Dataset content START
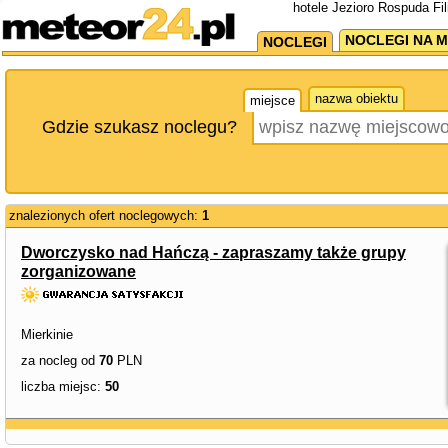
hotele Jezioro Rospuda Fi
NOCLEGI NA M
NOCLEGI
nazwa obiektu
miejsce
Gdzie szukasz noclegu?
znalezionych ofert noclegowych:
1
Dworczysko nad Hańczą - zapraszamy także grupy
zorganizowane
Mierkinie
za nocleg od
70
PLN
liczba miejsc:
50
Dataset content END
Dataset content START
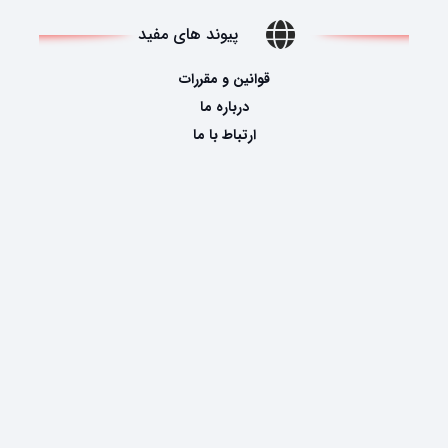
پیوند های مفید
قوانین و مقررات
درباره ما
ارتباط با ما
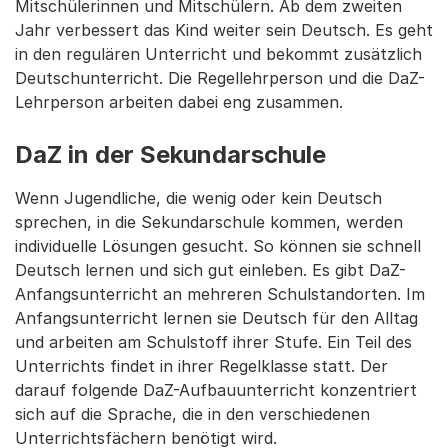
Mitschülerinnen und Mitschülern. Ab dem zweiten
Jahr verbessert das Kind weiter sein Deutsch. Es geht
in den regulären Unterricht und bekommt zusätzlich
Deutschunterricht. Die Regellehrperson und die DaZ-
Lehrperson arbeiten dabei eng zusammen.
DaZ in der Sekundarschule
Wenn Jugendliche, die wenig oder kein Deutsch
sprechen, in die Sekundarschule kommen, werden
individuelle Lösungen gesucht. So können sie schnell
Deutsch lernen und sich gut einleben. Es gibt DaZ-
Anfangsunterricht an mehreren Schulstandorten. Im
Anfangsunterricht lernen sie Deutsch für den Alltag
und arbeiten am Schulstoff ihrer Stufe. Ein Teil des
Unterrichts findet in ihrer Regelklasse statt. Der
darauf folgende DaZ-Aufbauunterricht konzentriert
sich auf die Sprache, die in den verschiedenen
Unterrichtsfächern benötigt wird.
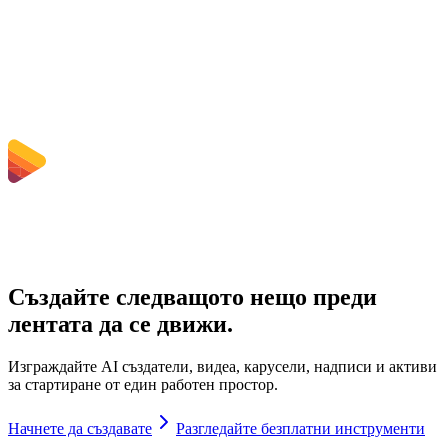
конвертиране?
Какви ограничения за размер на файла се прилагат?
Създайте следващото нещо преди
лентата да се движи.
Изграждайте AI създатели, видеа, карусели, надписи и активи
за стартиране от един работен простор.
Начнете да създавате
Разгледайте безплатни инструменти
Dataset content END
# Activity:
Your task for the entries above: copy exactly the span starting with the line with "Deutschunterricht. Die Regellehrperson" and going on through the line with "Unterrichts findet in", both lines included, and nothing else.

# Completed task:
Deutschunterricht. Die Regellehrperson und die DaZ-
Lehrperson arbeiten dabei eng zusammen.
DaZ in der Sekundarschule
Wenn Jugendliche, die wenig oder kein Deutsch
sprechen, in die Sekundarschule kommen, werden
individuelle Lösungen gesucht. So können sie schnell
Deutsch lernen und sich gut einleben. Es gibt DaZ-
Anfangsunterricht an mehreren Schulstandorten. Im
Anfangsunterricht lernen sie Deutsch für den Alltag
und arbeiten am Schulstoff ihrer Stufe. Ein Teil des
Unterrichts findet in ihrer Regelklasse statt. Der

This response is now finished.